I arrived at his apartment in the early evening and was greeted to a delicious meal cooked by his wife. Feeling ready to burst, Kwok then led me onto the rooftop to start training. As I was coming from an Ip Man lineage background (via Lun Gai & Kwok Fu), there didn’t seem much point learning forms, so Kwok decided to teach me the Sap Yee San Sik (12 free hands), and do a lot of Chi Sau with me.
Sap Yee San Sik
Sap Yee San Sik are twelve basic hand techniques which can be practiced solo, or as fixed drills with a partner. They teach the basic structures of Wing Chun, condition the forearms, and develop reflexes. Some of these are present in the Ip Man Wing Chun I had learnt, but some were totally new to me. Kwok had a very different feel too, he wasn’t soft and yielding, but hard, aggressive and applied constant forward pressure. Practicing even the basics with him was quite overwhelming, but I made huge progress, not only in my Wing Chun, but having him transmit his method of force to me has stayed with me and helped me in my Mantis training which I continue to now.

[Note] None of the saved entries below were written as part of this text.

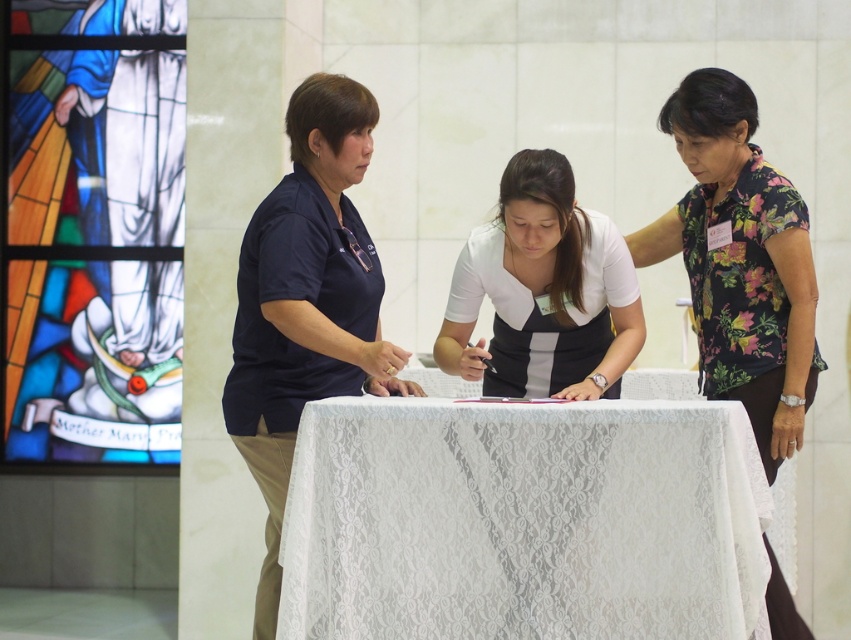 You are a photographer setting up for a group photo at the table. The white lace tablecloth at center and floral print blouse at center are important elements you want to capture. Can you fit both in the frame if your camera has a maximum field of view of 30 inches?

The white lace tablecloth at center and floral print blouse at center are 32.48 inches apart from each other. Since the distance between them exceeds the camera field of view of 30 inches, you cannot fit both in the frame.

You are a photographer setting up for a formal event. The table has a white lace tablecloth at center and a floral print blouse at center. Which object is wider?

The white lace tablecloth at center is wider than the floral print blouse at center. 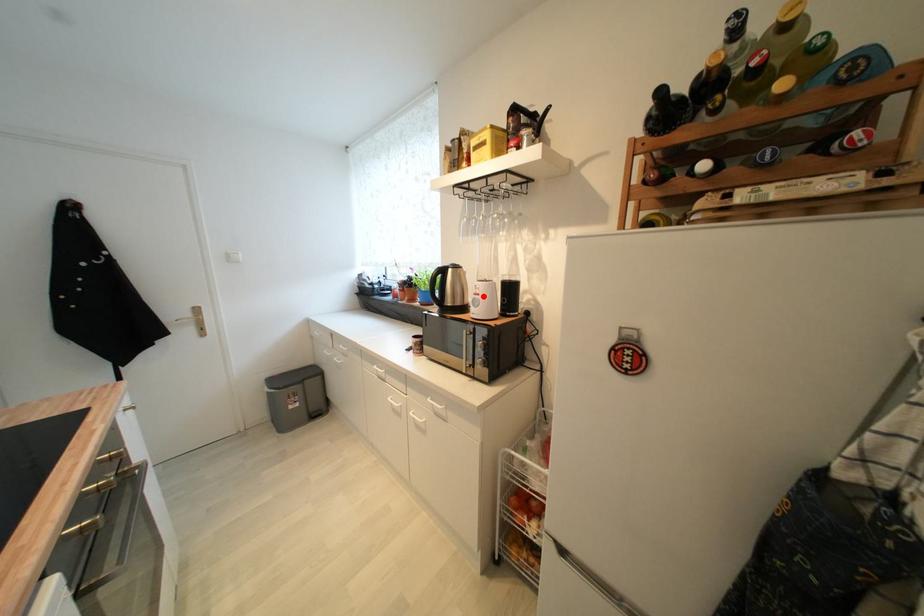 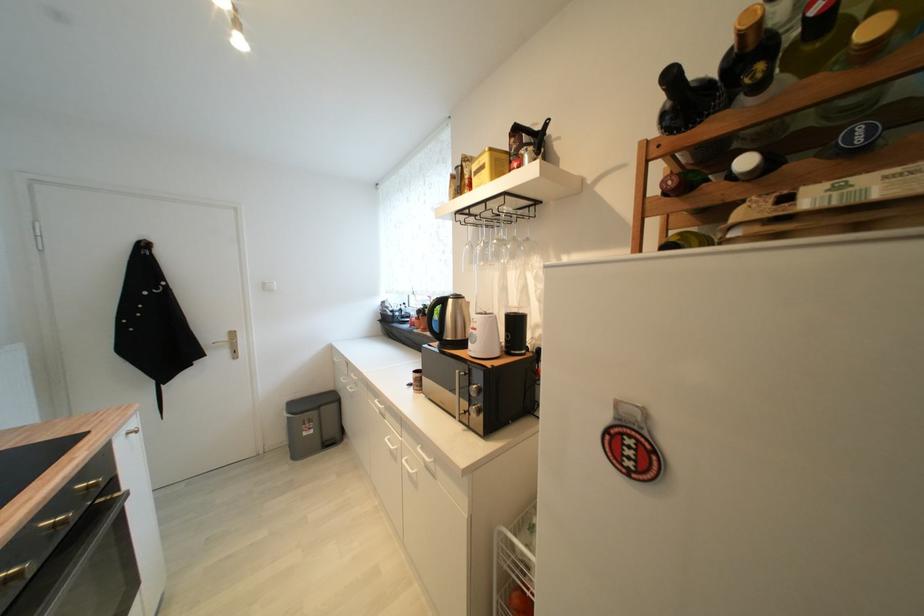 The point at the highlighted location is marked in the first image. Where is the corresponding point in the second image?

(480, 331) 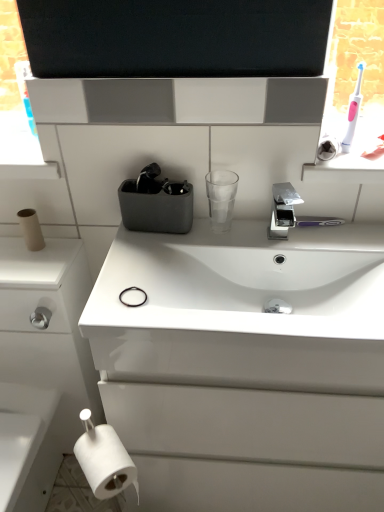 Question: Visually, is chrome metallic faucet at center positioned to the left or to the right of white matte toilet paper at lower left, which is the second toilet paper from top to bottom?

Choices:
 (A) left
 (B) right

Answer: (B)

Practicing Chi Sau with him was the most rewarding part of the training, and was something we spent a lot of time on. Unlike many people I have Chi Sau’ed with, Kwok didn’t move around or change angles a whole lot, instead he faced me square on, and whenever I made any move, he would send a huge shock-force right into me, knocking me right back. Even just while doing regular rolling, his arms were heavy and immovable, constantly pressing forwards. My arms and shoulders started burning after just several minutes of Chi Sau with him!
Training with Kwok taught me a lot, and it was definitely worth it. Sometimes you meet a master, and although you only spend a short time under their tutelage, you grow in leaps and bounds. This trip for me was exactly that, and the next year I went right back to train with him again.